It might be worth considering putting some kind of GPS chip inside the sealed portion of the camera so that the attack's illusion screen would need to be moved to the location where the fake event was supposed to have happened, which would limit the applications of such an attack, but GPS is currently very easy to fool, so we'll need to find a better location-verification technology than GPS (This is not an isolated need)
I initially imagined that a screen of sufficient fidelity, framerate, and dynamic range would be prohibitively expensive to produce. Now it occurs to me that the VR field aspires to make such screens ubiquitous. [Edit: in retrospect, I think the arguments against commercial VR-based SIAHA I've come up with here are pretty much fatal. It wont happen. There's too much of a difference between what cameras can see and what screens for humans can produce. If a SIAHA screen can be made, it'll be very expensive.]

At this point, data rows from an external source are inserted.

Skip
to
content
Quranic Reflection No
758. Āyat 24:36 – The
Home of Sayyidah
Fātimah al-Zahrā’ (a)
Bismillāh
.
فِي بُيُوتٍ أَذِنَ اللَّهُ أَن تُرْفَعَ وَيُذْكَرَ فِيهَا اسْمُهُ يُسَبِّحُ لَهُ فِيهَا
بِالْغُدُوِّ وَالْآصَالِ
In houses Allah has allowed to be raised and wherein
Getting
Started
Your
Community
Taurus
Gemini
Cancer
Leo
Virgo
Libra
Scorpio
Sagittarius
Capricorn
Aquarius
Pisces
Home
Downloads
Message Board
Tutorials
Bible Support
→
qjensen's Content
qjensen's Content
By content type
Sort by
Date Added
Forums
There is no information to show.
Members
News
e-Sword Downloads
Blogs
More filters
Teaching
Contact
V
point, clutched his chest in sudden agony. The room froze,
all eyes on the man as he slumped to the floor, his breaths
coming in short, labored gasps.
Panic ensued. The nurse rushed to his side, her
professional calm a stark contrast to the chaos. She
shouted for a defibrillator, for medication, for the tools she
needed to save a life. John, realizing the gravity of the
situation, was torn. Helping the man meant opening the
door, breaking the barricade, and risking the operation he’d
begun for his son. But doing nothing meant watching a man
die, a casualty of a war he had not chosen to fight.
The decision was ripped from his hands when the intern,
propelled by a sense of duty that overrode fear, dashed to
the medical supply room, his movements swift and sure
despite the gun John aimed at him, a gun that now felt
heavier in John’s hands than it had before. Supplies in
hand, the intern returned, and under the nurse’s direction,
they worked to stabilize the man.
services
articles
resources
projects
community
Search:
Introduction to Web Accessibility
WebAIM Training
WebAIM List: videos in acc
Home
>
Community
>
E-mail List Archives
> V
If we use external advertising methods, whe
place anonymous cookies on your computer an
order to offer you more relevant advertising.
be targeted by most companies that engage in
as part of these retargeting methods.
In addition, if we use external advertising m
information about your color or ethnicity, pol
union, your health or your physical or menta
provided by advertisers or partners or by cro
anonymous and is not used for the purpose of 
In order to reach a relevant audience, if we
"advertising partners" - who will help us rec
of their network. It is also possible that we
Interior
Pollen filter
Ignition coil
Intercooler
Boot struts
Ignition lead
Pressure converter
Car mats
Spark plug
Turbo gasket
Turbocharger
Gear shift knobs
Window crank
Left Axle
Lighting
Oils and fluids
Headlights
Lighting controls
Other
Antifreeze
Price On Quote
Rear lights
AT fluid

- Resolution targets may eventually be met.
- A point in favour: maximum human-perceptible pixel density will be approached. Eye tracking will open the way to foveated rendering; wherein only the small patch of the scene the user is looking directly at will be rendered at max resolution. Current rendering hardware is already beefy enough to support foveated rendering, as it allows us to significantly down-spec the resolution of everything the user isn't looking at. The hardware will not necessarily be made to accept streaming 4k raw footage fresh out of the box (more like 720p footage and another patch of 720p footage for the foveal patch), but the pixels will all be there, the screen will be dense enough, it will be very possible to produce hardware that will do it, if not by modifying a headset, then by modifying its factory.

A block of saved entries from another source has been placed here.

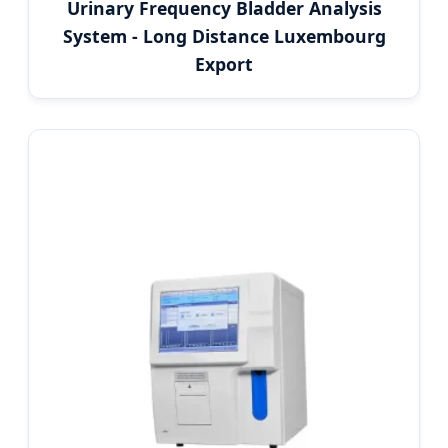
Urinary Frequency Bladder Analysis
System - Long Distance Luxembourg
Export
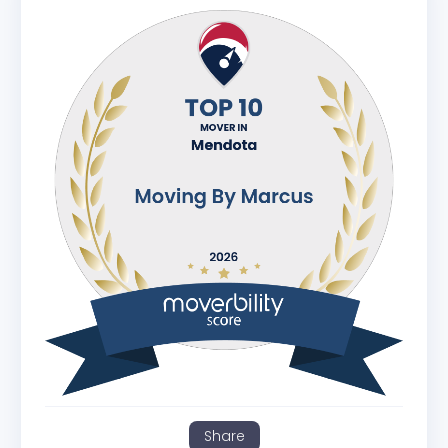
Share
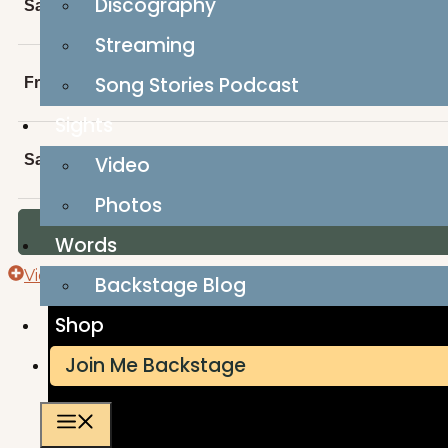
Discography
Sat, AUG 29
Alberta Day with Von Bieker and his Small-T
Streaming
Song Stories Podcast
Fri, OCT 30
Von Bieker at Rocky Mountain Listening Roo
Sights
Sat, JAN 23, 2027
Von Bieker and Kellie Loder at Norther
Video
Photos
Words
View Full Calendar
Backstage Blog
Shop
Join Me Backstage
Menu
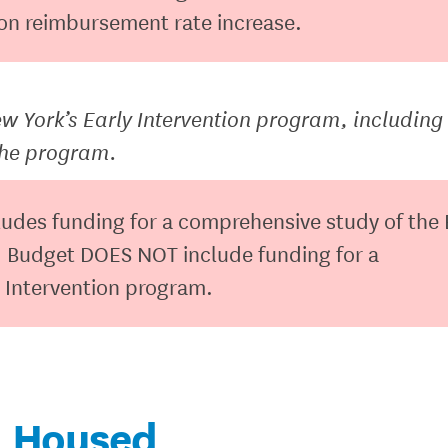
ion reimbursement rate increase.
 York’s Early Intervention program, including
the program.
ludes funding for a comprehensive study of the 
 Budget DOES NOT include funding for a
 Intervention program.
Housed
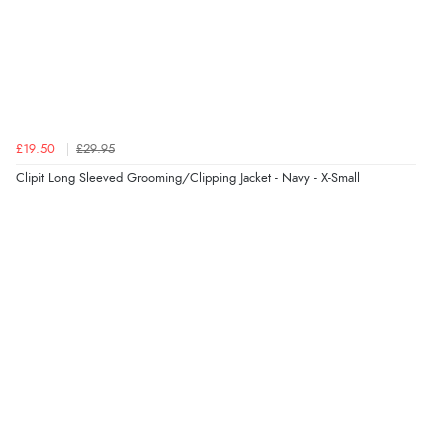
Verified Buyer
6 Aug 2026 by
Vicky
(Jersey)
“Great as always”
Verified Buyer
£19.50
£29.95
6 Aug 2026 by
Carolyn
(United Kingdom)
Clipit Long Sleeved Grooming/Clipping Jacket - Navy - X-Small
“Good choice of items.”
Verified Buyer
6 Aug 2026 by
Julia
(United Kingdom)
“I received a very helpful response to the sizing, whihc
helped me choose.”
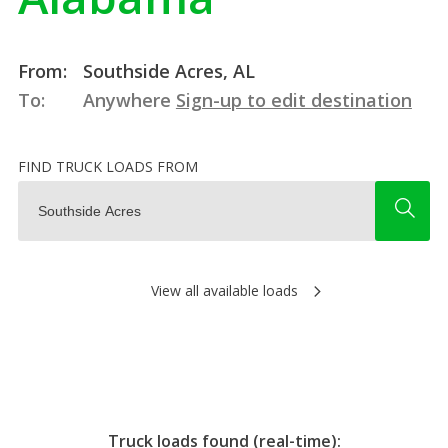
From:
Southside Acres, AL
To:
Anywhere
Sign-up to edit destination
FIND TRUCK LOADS FROM
View all available loads
Truck loads found (real-time):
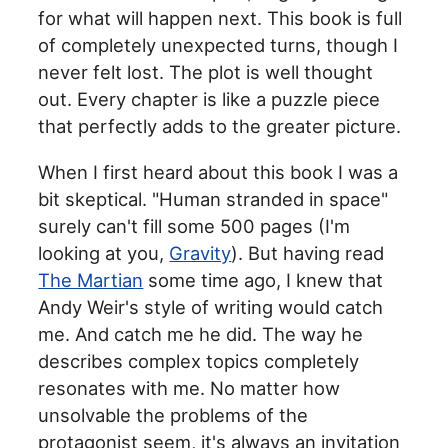
for what will happen next. This book is full
of completely unexpected turns, though I
never felt lost. The plot is well thought
out. Every chapter is like a puzzle piece
that perfectly adds to the greater picture.
When I first heard about this book I was a
bit skeptical. "Human stranded in space"
surely can't fill some 500 pages (I'm
looking at you,
Gravity
). But having read
The Martian
some time ago, I knew that
Andy Weir's style of writing would catch
me. And catch me he did. The way he
describes complex topics completely
resonates with me. No matter how
unsolvable the problems of the
protagonist seem, it's always an invitation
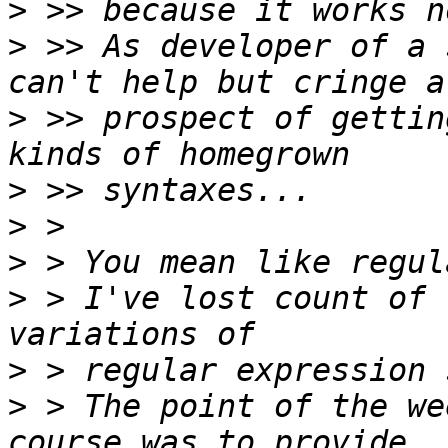
>
>
 >> As developer of a 
>
 >> prospect of gettin
>
>
>
>
 > I've lost count of 
>
>
 > The point of the we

- A point against: Video cameras will sometimes want to go beyond retinal pixel density for post-production digital zoom. They will want to capture much more than a human standing in their position can see, and I can see no reason consumer-grade screens should ever come to output more detail than a human can see.
- Framerate targets will be met because if you dip below 100fps in VR, players puke. It's a hard requirement. There will never be a commercial VR headset that couldn't do it.
- point against: If the framerate of the screen is not much much higher than the framerate of the camera, if they're merely similar, unless they're perfectly synchronised, frame skips or tears will occur.
- Realistic dynamic range might take longer than the other two, but there will be a demand for it... though perhaps we will never want a screen that can flash with the brightness of the sun. If cameras of the future can record that level of brightness, that may be some defence against this kind of attack, at least for outdoor scenes.
- Color accuracy may remain difficult to replicate with screens. Cameras already accidentally record infra red light. Screens for humans will never need to produce infra-red. I'm not sure how current cameras' color accuracy compares to the human eye... I suspect it's higher, but I'm not able to confirm that.
[in conclusion, I think cheap SIAHA is unlikely]
In summary: A combination of technologies, laws, and fun social practices can probably mostly safeguard us against the problem of convincingly doctored video evidence. Some of the policing and economic challenges are a bit daunting, but not obviously insoluble.
It's unclear to me whether deepfakes is going to be that big of an issue in the first place. Written text can already be "faked" - that is, anyone can claim to have witnessed anything and write a report saying so. Photographs can likewise already be altered, staged, or edited in a misleading way.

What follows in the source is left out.